**WORK TO BE COMPLETED:**
Read through the records. Copy each line that has the word "poèmes".

**DATA FOR REVIEW:**
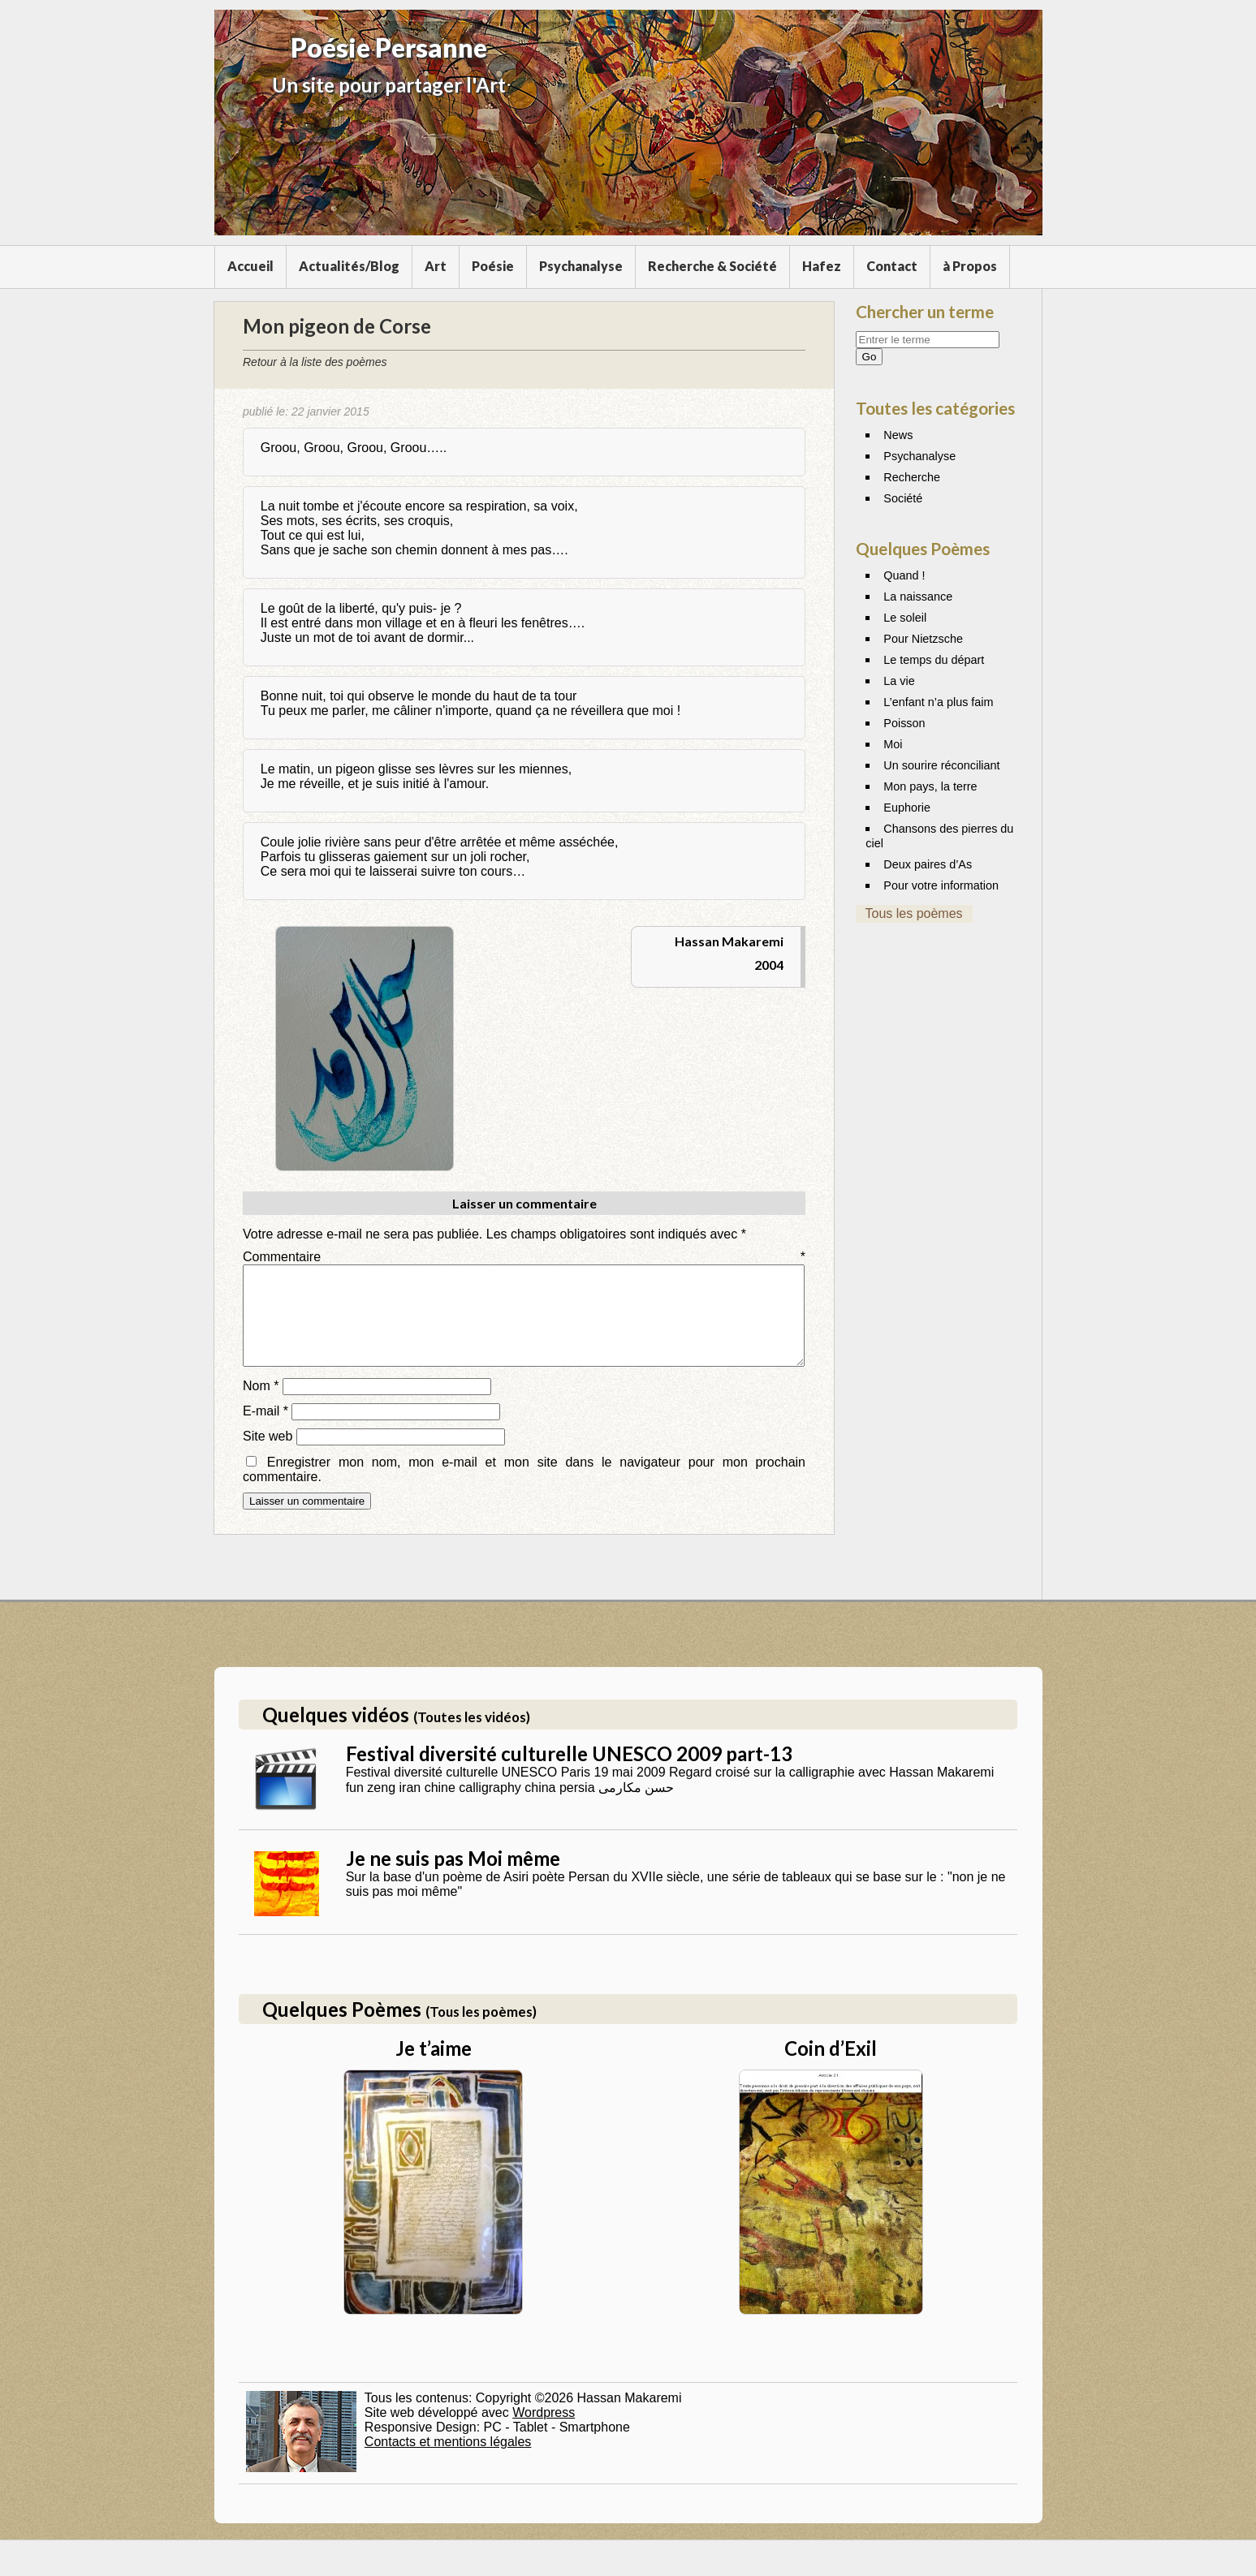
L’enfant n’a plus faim (938, 702)
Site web (267, 1455)
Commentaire (524, 1257)
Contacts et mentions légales (448, 2461)
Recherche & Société (712, 266)
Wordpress (543, 2432)
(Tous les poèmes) (481, 2031)
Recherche (911, 477)
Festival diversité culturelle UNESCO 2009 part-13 (569, 1773)
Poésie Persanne (389, 47)
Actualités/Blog (349, 266)
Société (902, 498)
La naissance (917, 596)
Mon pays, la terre (930, 786)
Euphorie (906, 807)
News (898, 435)
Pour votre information (941, 885)
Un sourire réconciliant (941, 765)
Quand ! (904, 575)
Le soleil (904, 617)
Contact (891, 266)
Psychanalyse (581, 266)
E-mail (265, 1430)
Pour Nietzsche (923, 638)
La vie (898, 680)
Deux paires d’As (927, 864)
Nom (260, 1405)
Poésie (493, 266)
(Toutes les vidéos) (471, 1736)
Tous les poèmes (914, 913)
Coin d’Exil (830, 2067)
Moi (892, 744)
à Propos (970, 266)
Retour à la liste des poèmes (314, 361)
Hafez (821, 266)
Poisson (904, 723)
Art (436, 266)
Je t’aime (433, 2067)
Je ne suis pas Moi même (453, 1877)
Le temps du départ (933, 659)
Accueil (250, 266)
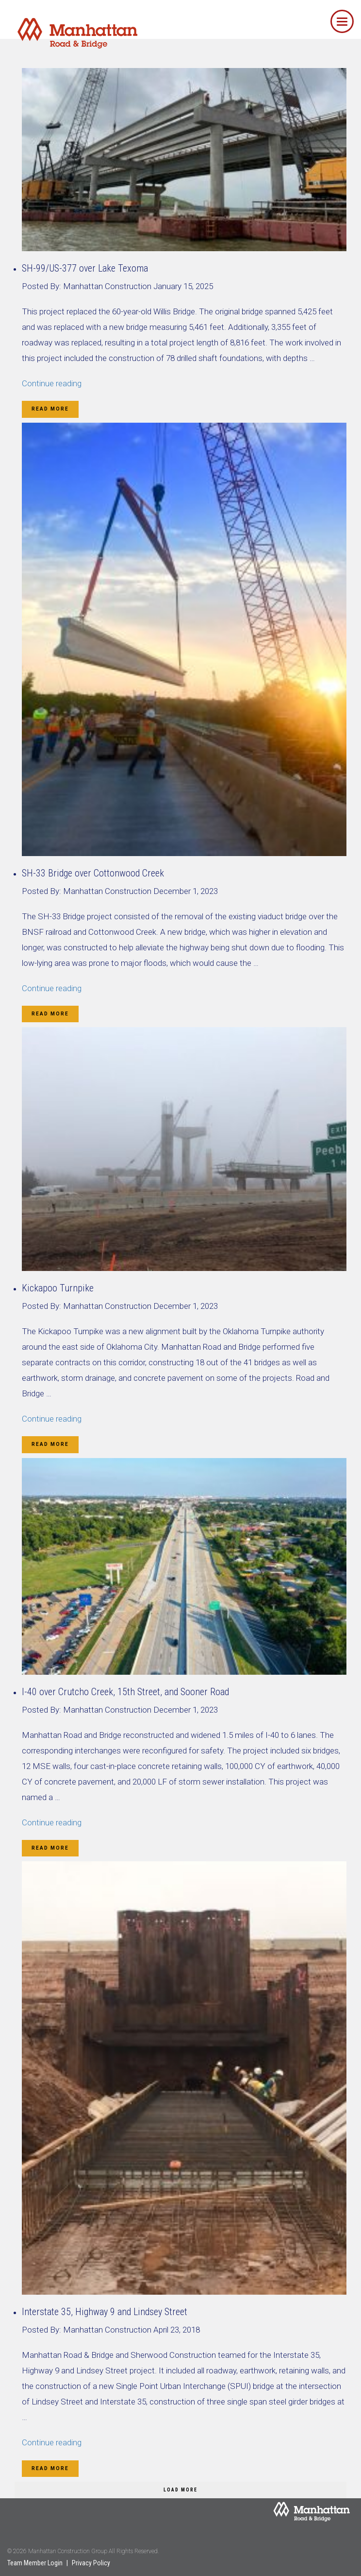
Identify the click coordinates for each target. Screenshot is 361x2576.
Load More (180, 2489)
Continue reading (52, 383)
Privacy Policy (91, 2562)
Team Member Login (35, 2562)
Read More (50, 409)
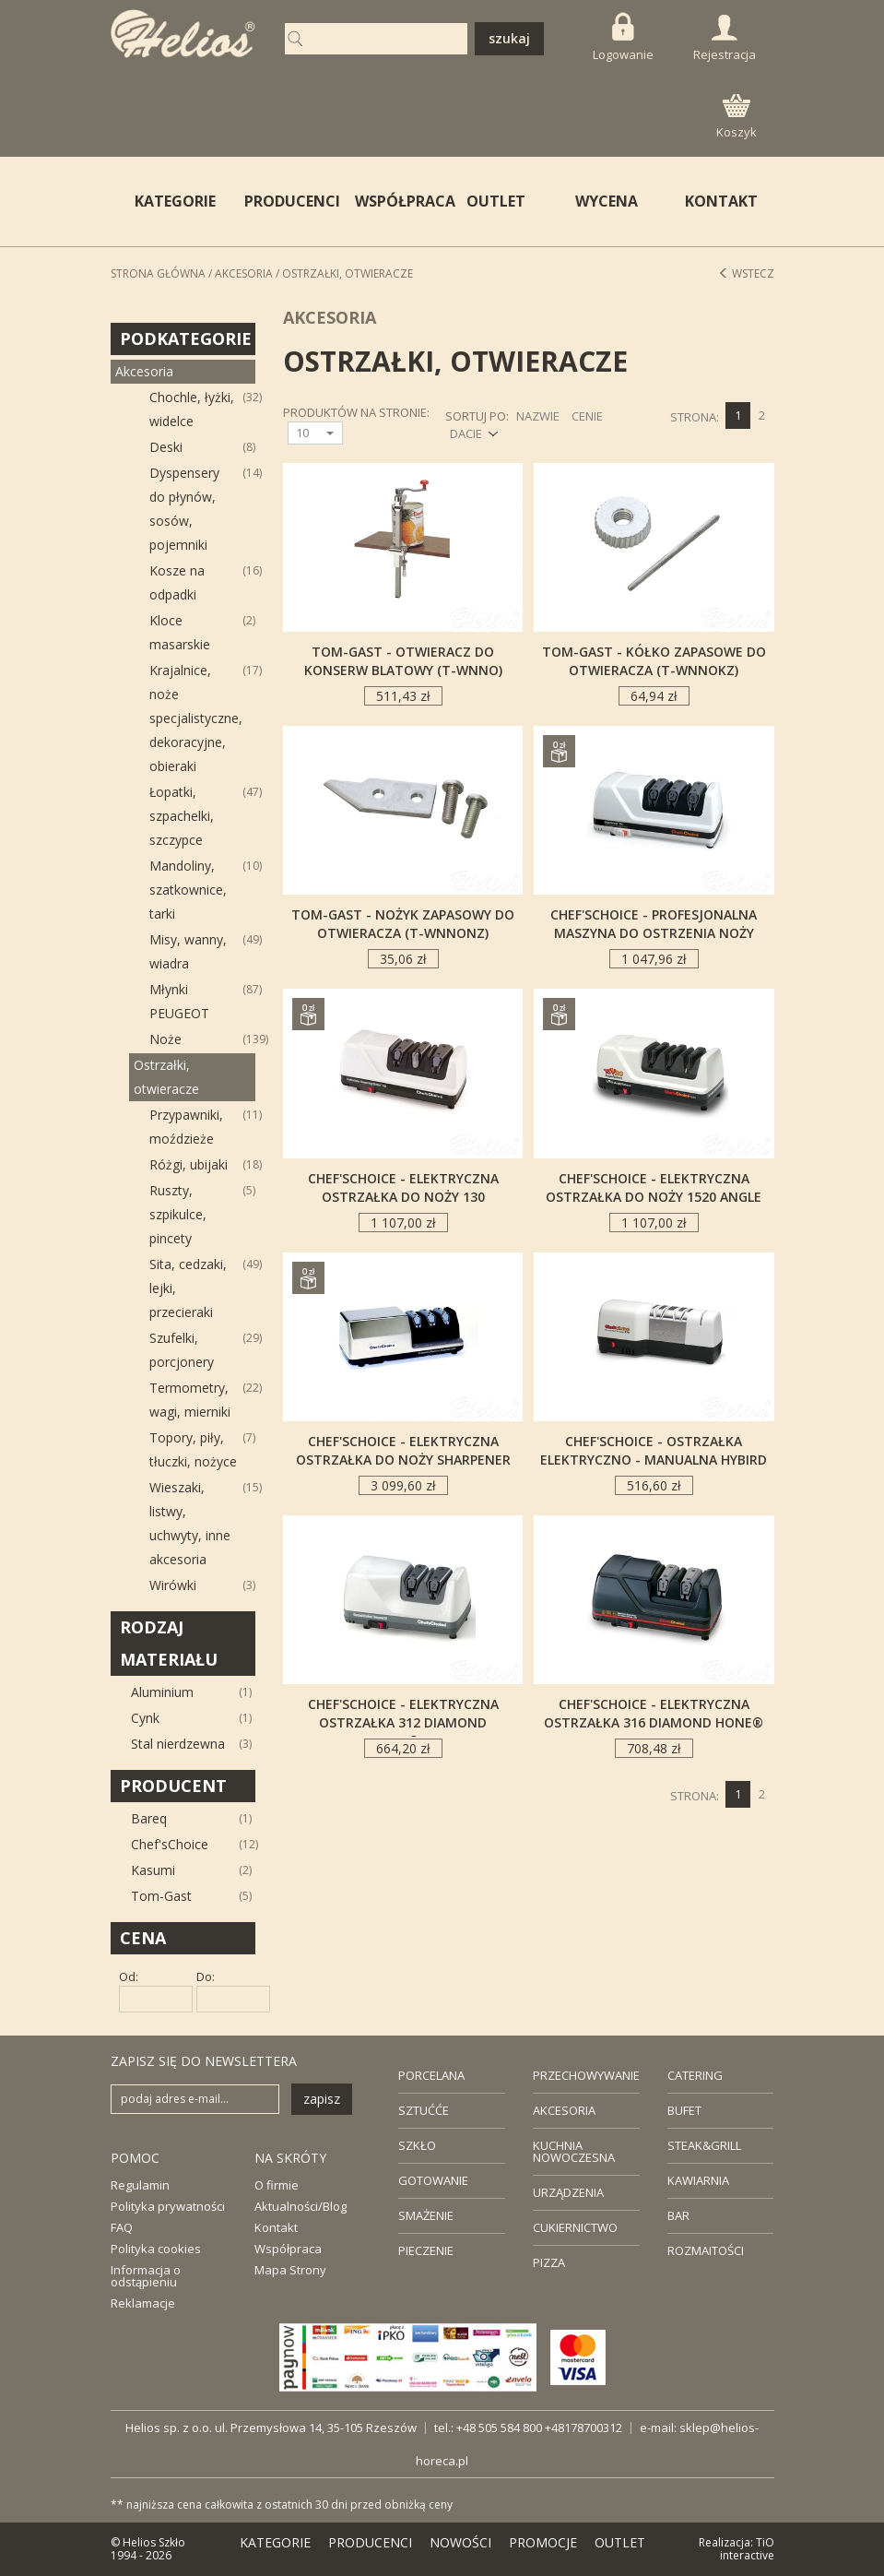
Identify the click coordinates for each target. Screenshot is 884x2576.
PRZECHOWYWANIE (586, 2075)
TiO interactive (747, 2548)
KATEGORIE (275, 2542)
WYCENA (606, 201)
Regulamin (140, 2185)
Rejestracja (724, 39)
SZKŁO (417, 2145)
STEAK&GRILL (704, 2145)
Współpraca (288, 2248)
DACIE (466, 433)
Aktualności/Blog (300, 2206)
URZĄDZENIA (568, 2192)
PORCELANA (431, 2075)
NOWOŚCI (460, 2542)
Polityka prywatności (168, 2206)
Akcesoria (244, 273)
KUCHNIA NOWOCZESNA (574, 2151)
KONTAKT (721, 201)
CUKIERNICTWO (575, 2227)
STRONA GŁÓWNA (158, 273)
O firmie (276, 2185)
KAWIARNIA (698, 2180)
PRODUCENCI (287, 201)
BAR (678, 2215)
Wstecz (746, 273)
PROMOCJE (543, 2542)
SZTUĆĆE (423, 2110)
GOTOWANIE (433, 2180)
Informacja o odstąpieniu (146, 2275)
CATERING (695, 2075)
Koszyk (736, 117)
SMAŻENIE (426, 2215)
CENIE (587, 416)
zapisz (321, 2098)
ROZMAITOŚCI (705, 2250)
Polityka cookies (156, 2248)
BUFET (684, 2110)
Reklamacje (143, 2303)
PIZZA (549, 2262)
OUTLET (495, 201)
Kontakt (276, 2227)
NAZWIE (538, 416)
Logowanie (623, 37)
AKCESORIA (564, 2110)
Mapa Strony (290, 2269)
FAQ (122, 2227)
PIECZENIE (426, 2250)
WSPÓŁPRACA (398, 201)
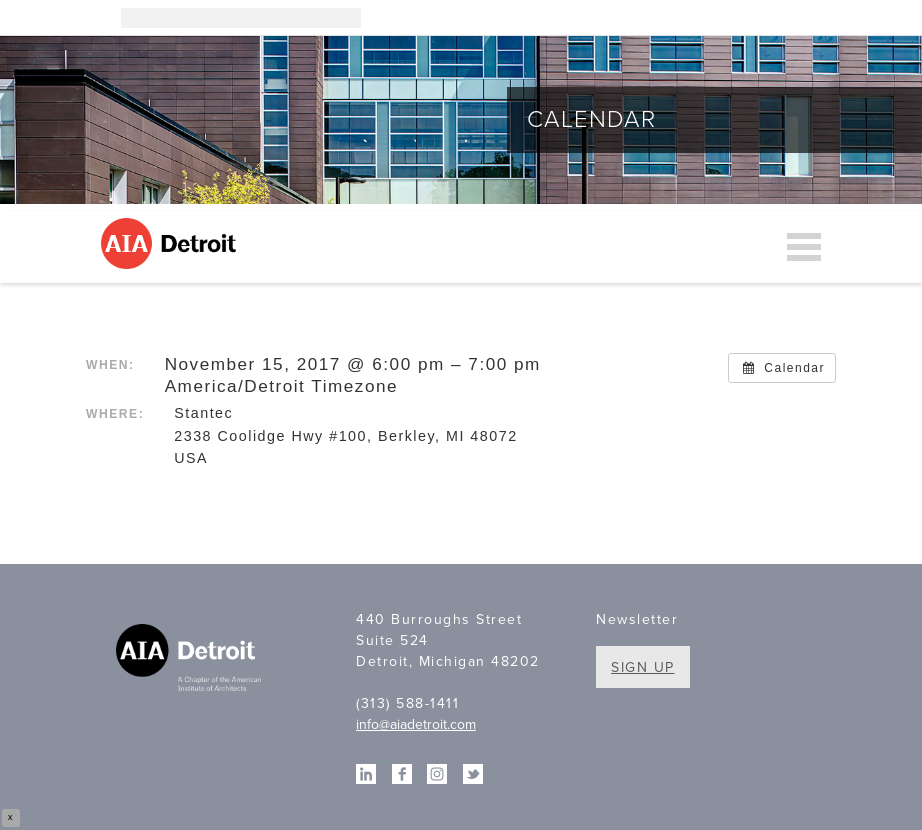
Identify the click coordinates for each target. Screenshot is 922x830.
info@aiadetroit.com (416, 724)
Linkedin (751, 18)
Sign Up (643, 667)
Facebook (781, 18)
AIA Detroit (171, 243)
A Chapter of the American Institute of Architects (191, 660)
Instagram (721, 18)
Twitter (811, 18)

**RESULT OF THE TASK:**
(Tous les poèmes) (481, 2031)
Tous les poèmes (914, 913)
Retour à la liste des poèmes (314, 361)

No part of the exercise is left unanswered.